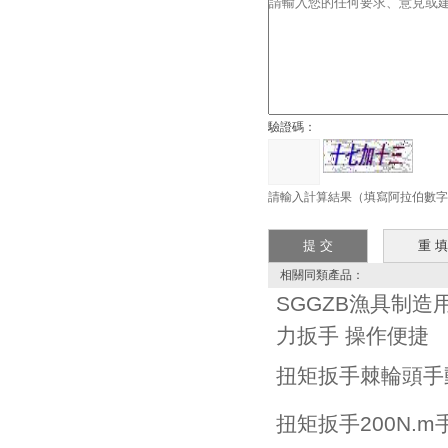
驗證碼：
請輸入計算結果（填寫阿拉伯數字）
相關同類產品：
SGGZB漁具制造
力扳手 操作便捷
扭矩扳手棘輪頭手
扭矩扳手200N.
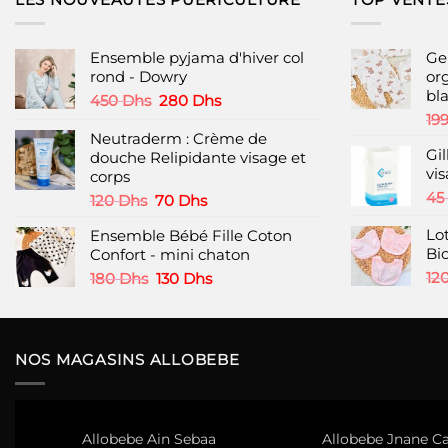
Ensemble pyjama d'hiver col
Ge
rond - Dowry
or
bl
Le
Le
450
Dhs
280
Dhs
prix
prix
19
initial
actuel
Neutraderm : Crème de
Gil
était :
est :
douche Relipidante visage et
vis
450 Dhs.
280 Dhs.
corps
45
Le
Le
120
Dhs
70
Dhs
prix
prix
Lo
Ensemble Bébé Fille Coton
initial
actuel
Bi
Confort - mini chaton
était :
est :
120 Dhs.
70 Dhs.
Le
Le
12
180
Dhs
130
Dhs
prix
prix
initial
actuel
était :
est :
180 Dhs.
130 Dhs.
NOS MAGASINS ALLOBEBE
Allobebe Ain Sebaa
Allobebe Jnane Ca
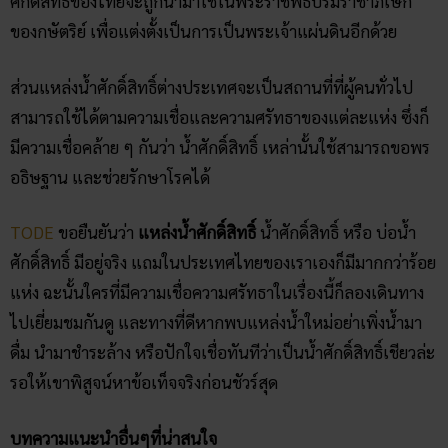
ศักดิ์สิทธิ์ของไทยจะถูกนำมาใช้ในพระราชพิธีบรมราชาภิเษก
ของกษัตริย์ เพื่อแต่งตั้งเป็นการเป็นพระเจ้าแผ่นดินอีกด้วย
ส่วนแหล่งน้ำศักดิ์สิทธิ์ต่างประเทศจะเป็นสถานที่ที่ผู้คนทั่วไป
สามารถใช้ได้ตามความเชื่อและความศรัทธาของแต่ละแห่ง ซึ่งก็
มีความเชื่อคล้าย ๆ กันว่า น้ำศักดิ์สิทธิ์ เหล่านั้นใช้สามารถขอพร
อธิษฐาน และช่วยรักษาโรคได้
TODE
ขอยืนยันว่า
แหล่งน้ำศักดิ์สิทธิ์
น้ำศักดิ์สิทธิ์ หรือ บ่อน้ำ
ศักดิ์สิทธิ์ มีอยู่จริง แถมในประเทศไทยของเราเองก็มีมากกว่าร้อย
แห่ง ฉะนั้นใครที่มีความเชื่อความศรัทธาในเรื่องนี้ก็ลองเดินทาง
ไปเยี่ยมชมกันดู และทางที่ดีหากพบแหล่งน้ำใหม่อย่าเพิ่งน้ำมา
ดื่ม นำมาชำระล้าง หรือปักใจเชื่อทันทีว่าเป็นน้ำศักดิ์สิทธิ์เชียวล่ะ
รอให้เขาพิสูจน์หาข้อเท็จจริงก่อนชัวร์สุด
บทความแนะนำอื่นๆที่น่าสนใจ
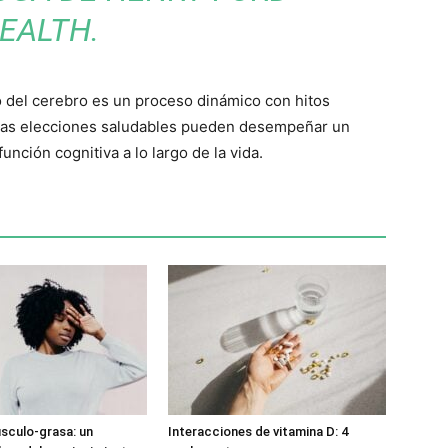
EALTH.
o del cerebro es un proceso dinámico con hitos
 y las elecciones saludables pueden desempeñar un
unción cognitiva a lo largo de la vida.
sculo-grasa: un
Interacciones de vitamina D: 4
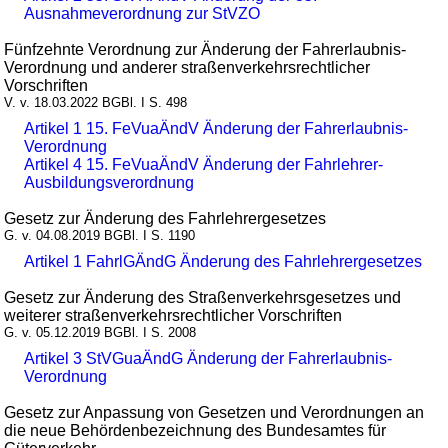
Ausnahmeverordnung zur StVZO
Fünfzehnte Verordnung zur Änderung der Fahrerlaubnis-
Verordnung und anderer straßenverkehrsrechtlicher
Vorschriften
V. v. 18.03.2022 BGBl. I S. 498
Artikel 1 15. FeVuaÄndV Änderung der Fahrerlaubnis-
Verordnung
Artikel 4 15. FeVuaÄndV Änderung der Fahrlehrer-
Ausbildungsverordnung
Gesetz zur Änderung des Fahrlehrergesetzes
G. v. 04.08.2019 BGBl. I S. 1190
Artikel 1 FahrlGÄndG Änderung des Fahrlehrergesetzes
Gesetz zur Änderung des Straßenverkehrsgesetzes und
weiterer straßenverkehrsrechtlicher Vorschriften
G. v. 05.12.2019 BGBl. I S. 2008
Artikel 3 StVGuaÄndG Änderung der Fahrerlaubnis-
Verordnung
Gesetz zur Anpassung von Gesetzen und Verordnungen an
die neue Behördenbezeichnung des Bundesamtes für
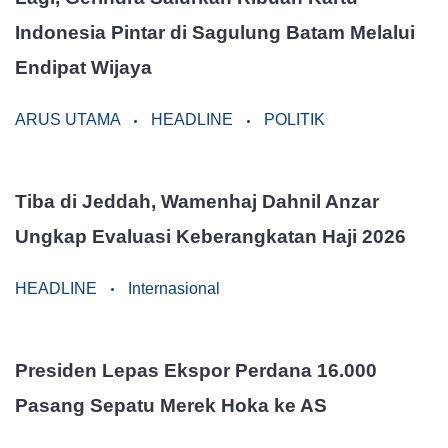
Indonesia Pintar di Sagulung Batam Melalui
Endipat Wijaya
ARUS UTAMA
HEADLINE
POLITIK
Tiba di Jeddah, Wamenhaj Dahnil Anzar
Ungkap Evaluasi Keberangkatan Haji 2026
HEADLINE
Internasional
Presiden Lepas Ekspor Perdana 16.000
Pasang Sepatu Merek Hoka ke AS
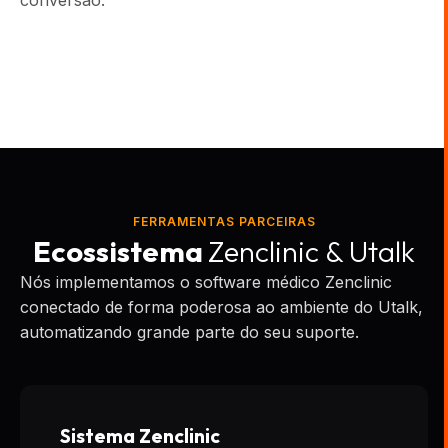
conversão.
FERRAMENTAS PARCEIRAS
Ecossistema
Zenclinic & Utalk
Nós implementamos o software médico Zenclinic
conectado de forma poderosa ao ambiente do Utalk,
automatizando grande parte do seu suporte.
Sistema Zenclinic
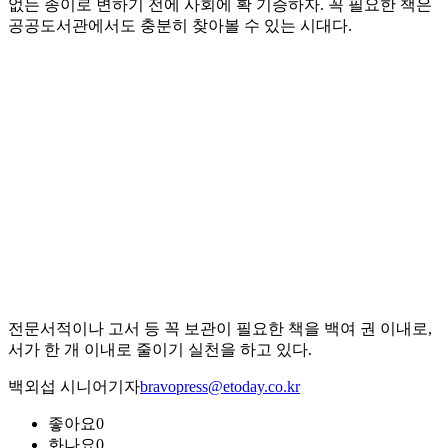
없는 종이로 변하기 전에 사회에 확 기증하자. 꼭 필요한 책은
공공도서관에서도 충분히 찾아볼 수 있는 시대다.
전문서적이나 고서 등 꼭 보관이 필요한 책을 백여 권 이내로,
서가 한 개 이내로 줄이기 실천을 하고 있다.
백외섭 시니어기자
bravopress@etoday.co.kr
좋아요
0
화나요
0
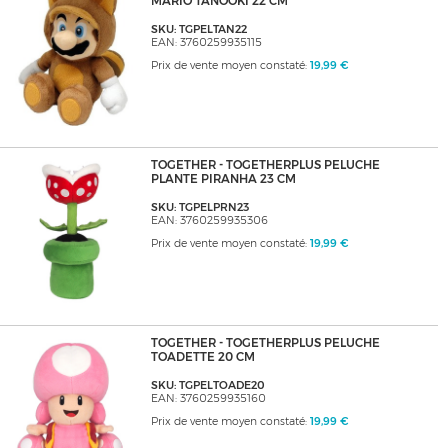
MARIO TANOOKI 22 CM
SKU: TGPELTAN22
EAN: 3760259935115
Prix de vente moyen constaté:
19,99 €
TOGETHER - TOGETHERPLUS PELUCHE
PLANTE PIRANHA 23 CM
SKU: TGPELPRN23
EAN: 3760259935306
Prix de vente moyen constaté:
19,99 €
TOGETHER - TOGETHERPLUS PELUCHE
TOADETTE 20 CM
SKU: TGPELTOADE20
EAN: 3760259935160
Prix de vente moyen constaté:
19,99 €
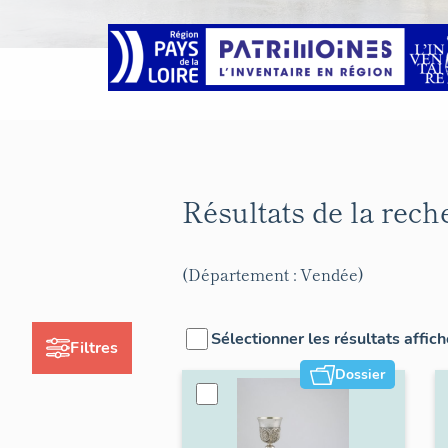
Résultats de la rec
(Département : Vendée)
Sélectionner les résultats affic
Filtres
Dossier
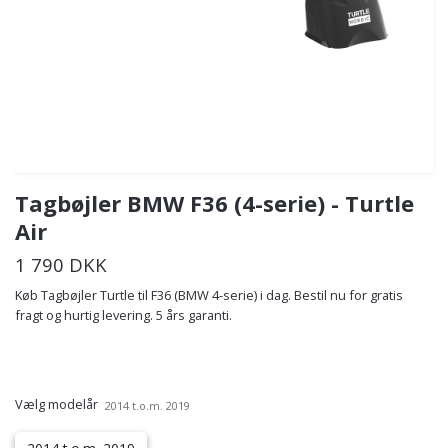
Tagbøjler BMW F36 (4-serie) - Turtle
Air
1 790 DKK
Køb Tagbøjler Turtle til F36 (BMW 4-serie) i dag. Bestil nu for gratis
fragt og hurtig levering. 5 års garanti.
Vælg modelår
2014 t.o.m. 2019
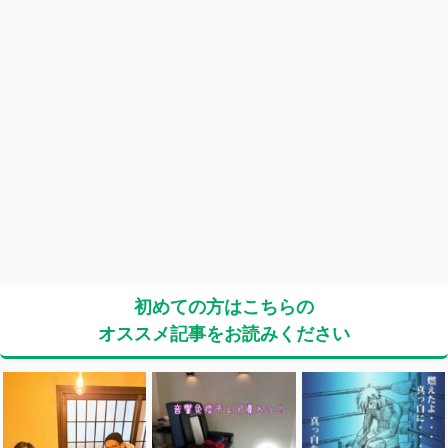
初めての方はこちらの
オススメ記事をお読みください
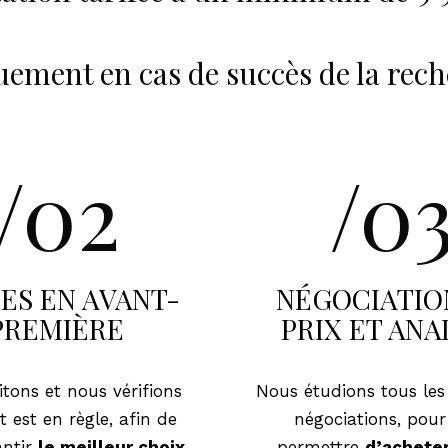
ement en cas de succès de la rec
/02
/0
TES EN AVANT-
NÉGOCIATIO
PREMIÈRE
PRIX ET ANA
itons et nous vérifions
Nous étudions tous les 
 est en règle, afin de
négociations, pour
antir
le meilleur choix.
permettre
d’achete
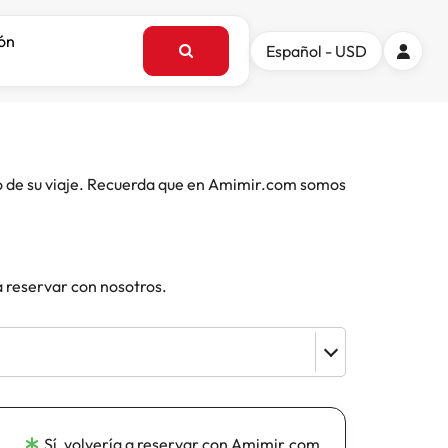
ión
Español - USD
o de su viaje. Recuerda que en Amimir.com somos
a reservar con nosotros.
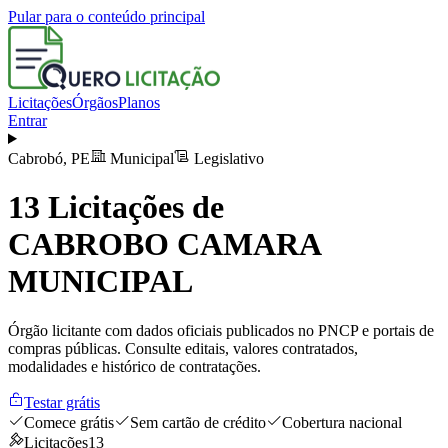
Pular para o conteúdo principal
Licitações
Órgãos
Planos
Entrar
Cabrobó
,
PE
Municipal
Legislativo
13
Licitações de
CABROBO CAMARA
MUNICIPAL
Órgão licitante com dados oficiais publicados no PNCP e portais de
compras públicas. Consulte editais, valores contratados,
modalidades e histórico de contratações.
Testar grátis
Comece grátis
Sem cartão de crédito
Cobertura nacional
Licitações
13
#####
## Exercise instructions
For the string "straßenverkehrsrechtlicher", filter the data and copy out each line where it occurs.

## Answer to the exercise
Verordnung und anderer straßenverkehrsrechtlicher
weiterer straßenverkehrsrechtlicher Vorschriften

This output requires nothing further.